Friday, March 28, 2008

Up, Up and Away

The writing prompt from Sunday Scribbles this week is "Out of This World." Basically, talk about your feelings and thought about things outside the Earth's atmosphere.
Okay. I can do that.

I remember in 3rd grade, we were introduced to the idea of living on the moon. As a class, we brainstormed what life would be like. We talked about Jetsons-esque bubble cars, fully enclosed cities, really awesome zero gravity basketball games.

Then a little while ago, Guy Kawasaki's Truemors site twittered a link to this story about signs of life being discovered 63 light years away. So I talked to Chris about it. Mostly, I was musing about the baiting, irresponsible journalists who wrote the headline that seems to indicate that life was discovered on another planet. The story itself clarifies and says that a single sign of life, or a single element required to sustain life, methane, was discovered. The planet is too close to its sun, so life is not sustainable, and the scientists used the search as practice for discovering signs of life on planets that are actually capable of hosting life.

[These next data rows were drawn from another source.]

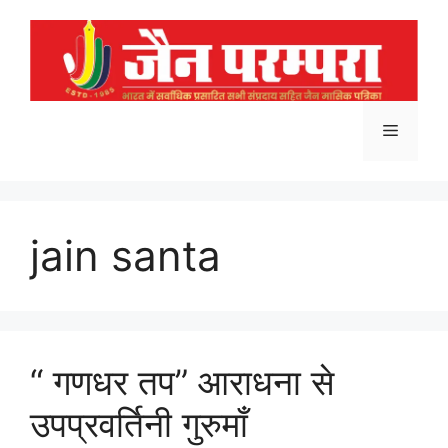
Skip
to
content
Menu
jain santa
“ गणधर तप” आराधना से
उपप्रवर्तिनी गुरुमॉं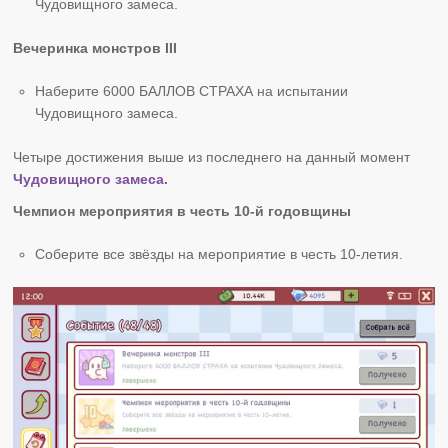
Чудовищного замеса.
Вечеринка монстров III
Наберите 6000 БАЛЛОВ СТРАХА на испытании
Чудовищного замеса.
Четыре достижения выше из последнего на данный момент
Чудовищного замеса.
Чемпион мероприятия в честь 10-й годовщины
Соберите все звёзды на мероприятие в честь 10-летия.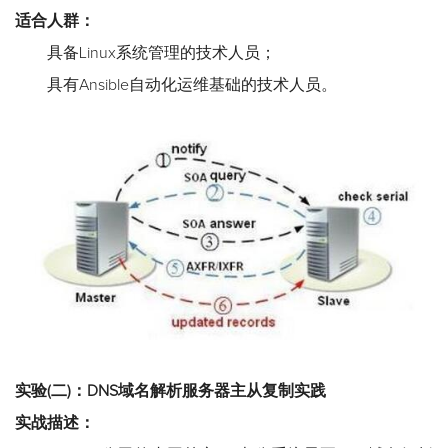
适合人群：
具备Linux系统管理的技术人员；
具有Ansible自动化运维基础的技术人员。
实验(二)：DNS域名解析服务器主从复制实践
实战描述：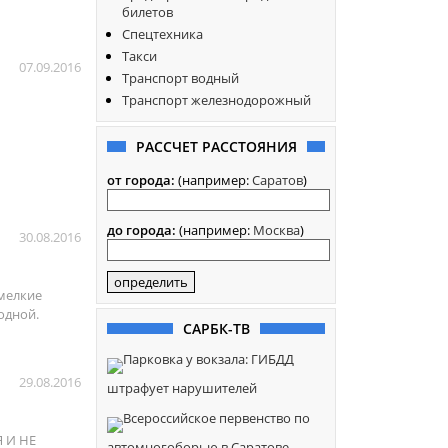
билетов
Спецтехника
Такси
07.09.2016
Транспорт водный
Транспорт железнодорожный
РАССЧЕТ РАССТОЯНИЯ
от города:
(например:
Саратов
)
до города:
(например:
Москва
)
30.08.2016
 мелкие
родной.
САРБК-ТВ
Парковка у вокзала: ГИБДД
29.08.2016
штрафует нарушителей
Всероссийское первенство по
Я И НЕ
автомногоборью в Саратове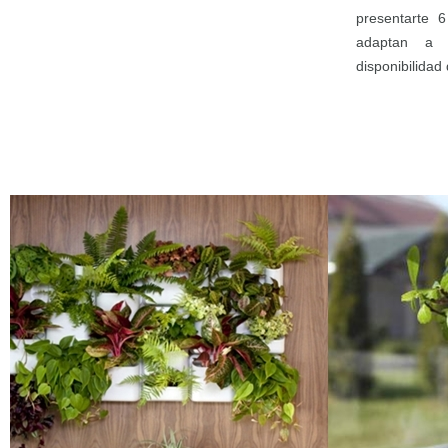
presentarte 
adaptan a 
disponibilidad 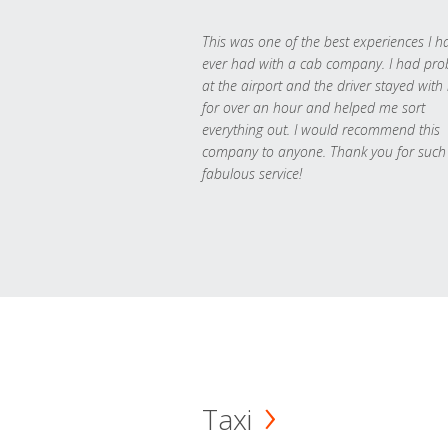
This was one of the best experiences I h
ever had with a cab company. I had pr
at the airport and the driver stayed with
for over an hour and helped me sort
everything out. I would recommend this
company to anyone. Thank you for such
fabulous service!
Taxi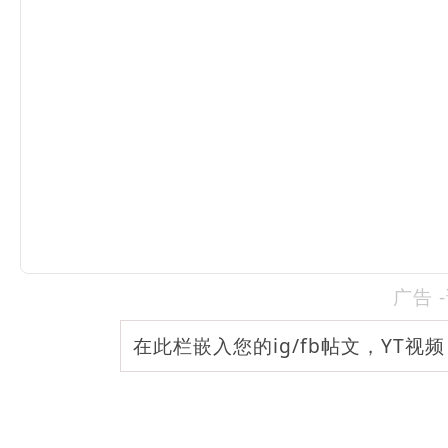
广告 
在此栏嵌入您的ig/fb帖文，YT视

Though it goes against my Christian upbringing, I've always left the possibility of life on other planets open for debate. When dealing with something infinite like the universe, I prefer not to make blanket statements either way. You know the old monkeys with typewriters thing... how eventually, due to the whole infinite random chances in an infinite universe, the monkeys would produce the complete works of Shakespeare. I certainly don't know about life on other planets.

I don't go in for conspiracy theories, and I just tend to smile and nod when confronted with narratives of abductions and such. My fancy gets tickled with stories like Madeleine L'Engle's A Wrinkle In Time, which I had the pleasure of listening to again recently. I love the flight into the unknown, the discovery of the new and the intensely beautiful. I love the possibility of entire civilizations of beings who are closer to God than we ever dreamed. And I love boiling the struggle between Good and Evil down to something so intrinsic as to bridge the culture gap between human and non-human beings.

So, my brain foray into other worlds has led me inward instead of outward. That's what happens when I try to wrap my brain around a concept so huge as outer space: I wrap myself around the infinite that I can feel so tenderly. And I wonder if that happens to other people... or even those curious little guys on other planets. I wonder if they find themselves musing on the nature of God instead of trying to figure out ways of reaching out to other planets.